*Records for this exercise*
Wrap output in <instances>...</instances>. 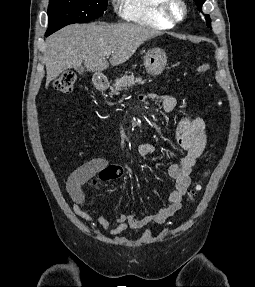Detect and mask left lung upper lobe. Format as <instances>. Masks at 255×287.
<instances>
[{
    "instance_id": "left-lung-upper-lobe-1",
    "label": "left lung upper lobe",
    "mask_w": 255,
    "mask_h": 287,
    "mask_svg": "<svg viewBox=\"0 0 255 287\" xmlns=\"http://www.w3.org/2000/svg\"><path fill=\"white\" fill-rule=\"evenodd\" d=\"M197 7H198V10L201 11L202 9V5L203 3L205 2V0H194ZM205 16V20H206V25L211 28V20H210V17L209 15H204ZM212 29V28H211Z\"/></svg>"
}]
</instances>
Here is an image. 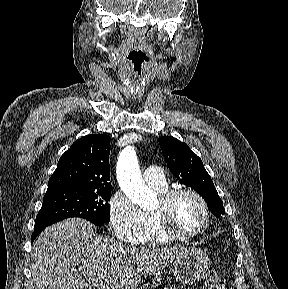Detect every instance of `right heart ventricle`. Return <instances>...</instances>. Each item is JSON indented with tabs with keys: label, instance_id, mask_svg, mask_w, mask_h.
<instances>
[{
	"label": "right heart ventricle",
	"instance_id": "right-heart-ventricle-1",
	"mask_svg": "<svg viewBox=\"0 0 288 289\" xmlns=\"http://www.w3.org/2000/svg\"><path fill=\"white\" fill-rule=\"evenodd\" d=\"M158 192L160 193H164L168 190V187H162V188H155ZM148 220V224H149V229H148V233L143 241V243H149V244H167L173 241V239H171L170 237H168L166 234H164L156 220L155 217L153 215V213H148L145 214Z\"/></svg>",
	"mask_w": 288,
	"mask_h": 289
}]
</instances>
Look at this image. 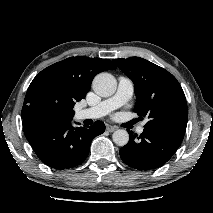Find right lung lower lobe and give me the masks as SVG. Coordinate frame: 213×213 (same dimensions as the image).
Here are the masks:
<instances>
[{
	"mask_svg": "<svg viewBox=\"0 0 213 213\" xmlns=\"http://www.w3.org/2000/svg\"><path fill=\"white\" fill-rule=\"evenodd\" d=\"M24 134L38 158L55 169H68L81 164L88 156L94 137L105 131L96 121L90 127H73L70 122L52 123L23 120Z\"/></svg>",
	"mask_w": 213,
	"mask_h": 213,
	"instance_id": "98d812e1",
	"label": "right lung lower lobe"
}]
</instances>
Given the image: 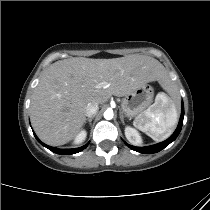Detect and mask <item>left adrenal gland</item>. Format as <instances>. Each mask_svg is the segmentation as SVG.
Returning <instances> with one entry per match:
<instances>
[{"label":"left adrenal gland","mask_w":210,"mask_h":210,"mask_svg":"<svg viewBox=\"0 0 210 210\" xmlns=\"http://www.w3.org/2000/svg\"><path fill=\"white\" fill-rule=\"evenodd\" d=\"M120 119H121V122L124 124V117H123L122 112H120Z\"/></svg>","instance_id":"1"}]
</instances>
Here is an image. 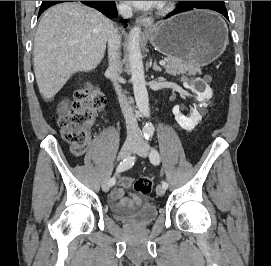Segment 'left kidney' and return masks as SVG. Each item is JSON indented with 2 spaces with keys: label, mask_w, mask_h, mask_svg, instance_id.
Wrapping results in <instances>:
<instances>
[{
  "label": "left kidney",
  "mask_w": 271,
  "mask_h": 266,
  "mask_svg": "<svg viewBox=\"0 0 271 266\" xmlns=\"http://www.w3.org/2000/svg\"><path fill=\"white\" fill-rule=\"evenodd\" d=\"M184 85H187L186 82H184ZM212 96V90L206 86L205 90L203 92H197L196 99L198 102H200V107H206V101H208ZM172 112L175 116V120L180 125V127L186 131H192L196 125L202 120V115L198 111V109H194L192 115L190 117H185L181 114L179 110V106L176 105L172 109Z\"/></svg>",
  "instance_id": "5707ae66"
}]
</instances>
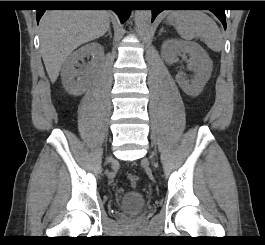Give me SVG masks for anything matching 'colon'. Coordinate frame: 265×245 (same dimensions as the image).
Masks as SVG:
<instances>
[{
  "label": "colon",
  "instance_id": "colon-1",
  "mask_svg": "<svg viewBox=\"0 0 265 245\" xmlns=\"http://www.w3.org/2000/svg\"><path fill=\"white\" fill-rule=\"evenodd\" d=\"M128 179H129V182H130L131 185H135L139 178H138L137 175L131 174V175L128 176Z\"/></svg>",
  "mask_w": 265,
  "mask_h": 245
}]
</instances>
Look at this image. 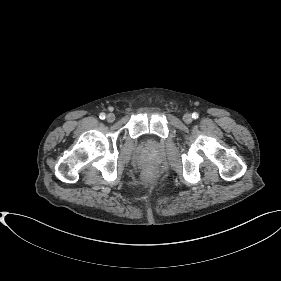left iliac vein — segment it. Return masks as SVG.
Here are the masks:
<instances>
[{
    "instance_id": "obj_1",
    "label": "left iliac vein",
    "mask_w": 281,
    "mask_h": 281,
    "mask_svg": "<svg viewBox=\"0 0 281 281\" xmlns=\"http://www.w3.org/2000/svg\"><path fill=\"white\" fill-rule=\"evenodd\" d=\"M192 120H193V119H192L191 114H189V113L184 114V116H183V121H184L185 123L189 124V123L192 122Z\"/></svg>"
}]
</instances>
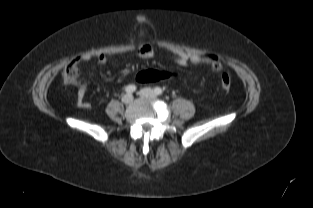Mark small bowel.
Returning <instances> with one entry per match:
<instances>
[{
	"label": "small bowel",
	"instance_id": "obj_1",
	"mask_svg": "<svg viewBox=\"0 0 313 208\" xmlns=\"http://www.w3.org/2000/svg\"><path fill=\"white\" fill-rule=\"evenodd\" d=\"M137 56L142 59H150L155 56V49L151 45H144L140 47L137 51ZM110 55L108 54H101L97 62L101 65L106 64L109 61ZM173 58L176 63H178L181 66H187L189 64H202V63H207V60L205 59L204 56L197 55V54H188L186 52H175L173 54ZM91 60V56L88 54L80 56L78 59H76L73 64H78V63H84V62H89ZM87 95V88L85 86H81L78 89L77 92V104L81 108H89L91 104L86 98Z\"/></svg>",
	"mask_w": 313,
	"mask_h": 208
}]
</instances>
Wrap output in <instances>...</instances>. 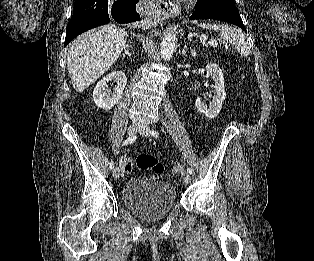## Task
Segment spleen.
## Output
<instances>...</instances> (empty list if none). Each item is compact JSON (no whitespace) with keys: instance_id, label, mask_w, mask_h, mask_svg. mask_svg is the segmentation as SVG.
<instances>
[{"instance_id":"obj_1","label":"spleen","mask_w":314,"mask_h":261,"mask_svg":"<svg viewBox=\"0 0 314 261\" xmlns=\"http://www.w3.org/2000/svg\"><path fill=\"white\" fill-rule=\"evenodd\" d=\"M196 23V22H195ZM202 28L214 30L220 32V35L223 39L230 42L233 46L236 47L237 52L242 57H247L250 55V47L246 40L244 33L230 25L225 24H209L203 23L199 25Z\"/></svg>"}]
</instances>
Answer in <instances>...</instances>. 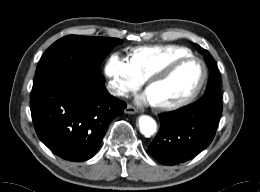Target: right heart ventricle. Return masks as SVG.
<instances>
[{"mask_svg":"<svg viewBox=\"0 0 260 192\" xmlns=\"http://www.w3.org/2000/svg\"><path fill=\"white\" fill-rule=\"evenodd\" d=\"M180 56L181 54L175 50L158 52L152 49H142L134 54L132 65L140 77L148 78Z\"/></svg>","mask_w":260,"mask_h":192,"instance_id":"e07e8e85","label":"right heart ventricle"}]
</instances>
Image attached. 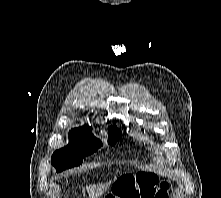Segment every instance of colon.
I'll list each match as a JSON object with an SVG mask.
<instances>
[{"instance_id": "colon-1", "label": "colon", "mask_w": 221, "mask_h": 198, "mask_svg": "<svg viewBox=\"0 0 221 198\" xmlns=\"http://www.w3.org/2000/svg\"><path fill=\"white\" fill-rule=\"evenodd\" d=\"M168 192V183H159L151 174L139 173L119 178L105 198H168Z\"/></svg>"}]
</instances>
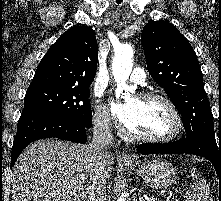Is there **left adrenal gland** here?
Returning <instances> with one entry per match:
<instances>
[{
  "label": "left adrenal gland",
  "instance_id": "left-adrenal-gland-1",
  "mask_svg": "<svg viewBox=\"0 0 221 201\" xmlns=\"http://www.w3.org/2000/svg\"><path fill=\"white\" fill-rule=\"evenodd\" d=\"M139 201H145L143 197H139Z\"/></svg>",
  "mask_w": 221,
  "mask_h": 201
}]
</instances>
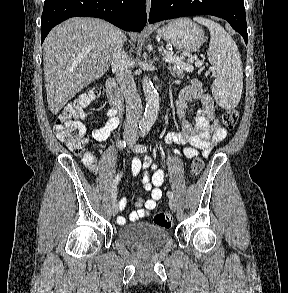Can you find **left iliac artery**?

*What needs to be done*
Leaving out the pictures, return exactly the lines from the one that contains "Is there **left adrenal gland** here?" through the last line of the records above, inclusive.

*Task result*
Is there **left adrenal gland** here?
Returning <instances> with one entry per match:
<instances>
[{
  "label": "left adrenal gland",
  "instance_id": "left-adrenal-gland-1",
  "mask_svg": "<svg viewBox=\"0 0 221 201\" xmlns=\"http://www.w3.org/2000/svg\"><path fill=\"white\" fill-rule=\"evenodd\" d=\"M139 201H145L143 197H139Z\"/></svg>",
  "mask_w": 221,
  "mask_h": 201
}]
</instances>
Can you find **left iliac artery**?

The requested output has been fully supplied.